## EXERCISE DIRECTIONS
Copy each line of the material beneath that holds the word "Москва".

## SOURCE DATA
- Opening Delimiter -
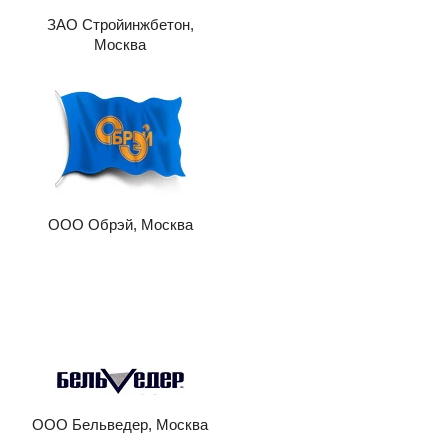
ЗАО Стройинжбетон,
Москва
ООО Обрэй, Москва
ООО Бельведер, Москва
- Closing Delimiter -
## SOLUTION FOR THIS EXERCISE
Москва
ООО Обрэй, Москва
ООО Бельведер, Москва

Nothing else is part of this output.